Aim of the exercise = Reproduce only the lines that begin at the line with "VÄLGÖRENHET. Landskrona stadsbibliotek" and run to the end of the entries; omit every picture.

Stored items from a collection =

-=-=-

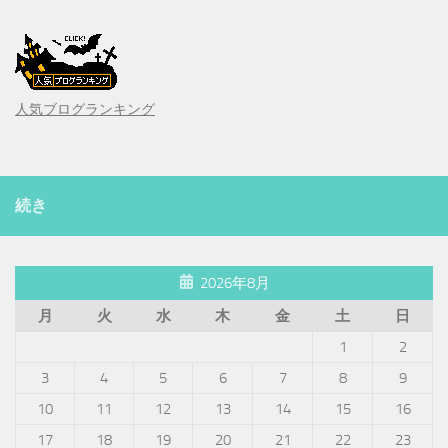
人気ブログランキング
続き
2026年8月
月
火
水
木
金
土
日
1
2
3
4
5
6
7
8
9
10
11
12
13
14
15
16
17
18
19
20
21
22
23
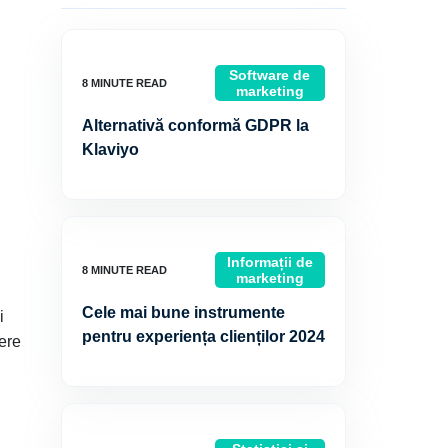
Software de
marketing
Alternativă conformă GDPR la
Klaviyo
Informații de
marketing
Cele mai bune instrumente
i
pentru experiența clienților 2024
ere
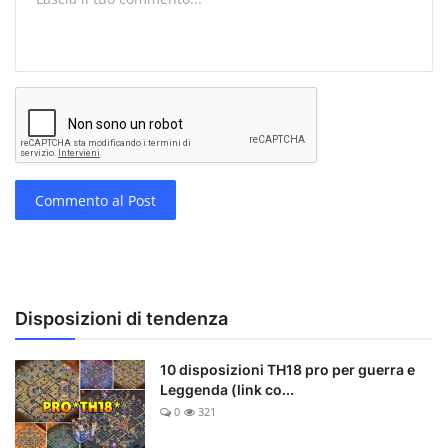
Commento al Post
Disposizioni di tendenza
10 disposizioni TH18 pro per guerra e
Leggenda (link co...
0
321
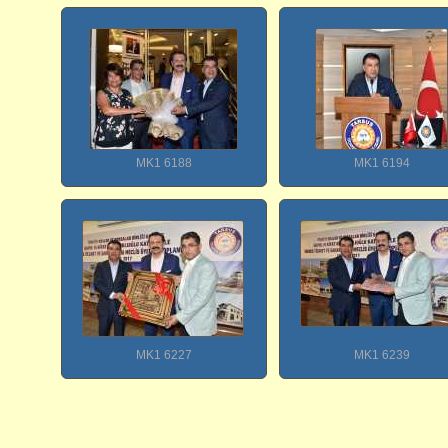
MK1 6188
MK1 6194
MK1 6227
MK1 6239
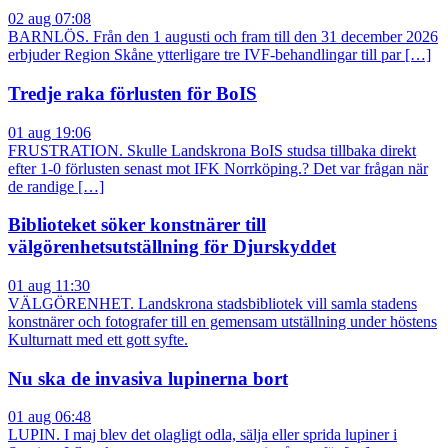
02 aug 07:08
BARNLÖS. Från den 1 augusti och fram till den 31 december 2026
erbjuder Region Skåne ytterligare tre IVF-behandlingar till par […]
Tredje raka förlusten för BoIS
01 aug 19:06
FRUSTRATION. Skulle Landskrona BoIS studsa tillbaka direkt
efter 1-0 förlusten senast mot IFK Norrköping.? Det var frågan när
de randige […]
Biblioteket söker konstnärer till
välgörenhetsutställning för Djurskyddet
01 aug 11:30
VÄLGÖRENHET. Landskrona stadsbibliotek vill samla stadens
konstnärer och fotografer till en gemensam utställning under höstens
Kulturnatt med ett gott syfte.
Nu ska de invasiva lupinerna bort
01 aug 06:48
LUPIN. I maj blev det olagligt odla, sälja eller sprida lupiner i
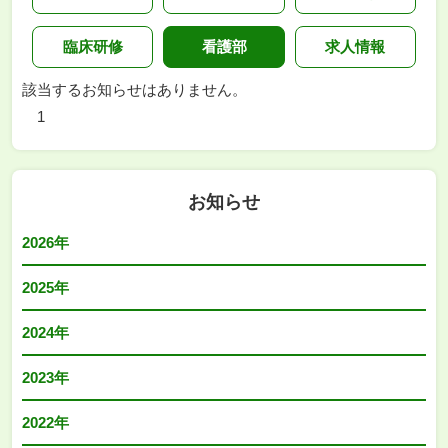
臨床研修
看護部
求人情報
該当するお知らせはありません。
1
お知らせ
2026年
2025年
2024年
2023年
2022年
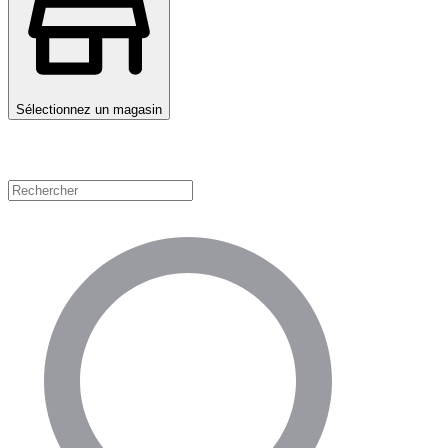
Sélectionnez un magasin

-=-=-

Exercise output =
VÄLGÖRENHET. Landskrona stadsbibliotek vill samla stadens
konstnärer och fotografer till en gemensam utställning under höstens
Kulturnatt med ett gott syfte.
Nu ska de invasiva lupinerna bort
01 aug 06:48
LUPIN. I maj blev det olagligt odla, sälja eller sprida lupiner i
臨床研修
看護部
求人情報
該当するお知らせはありません。
1
お知らせ
2026年
2025年
2024年
2023年
2022年
Sélectionnez un magasin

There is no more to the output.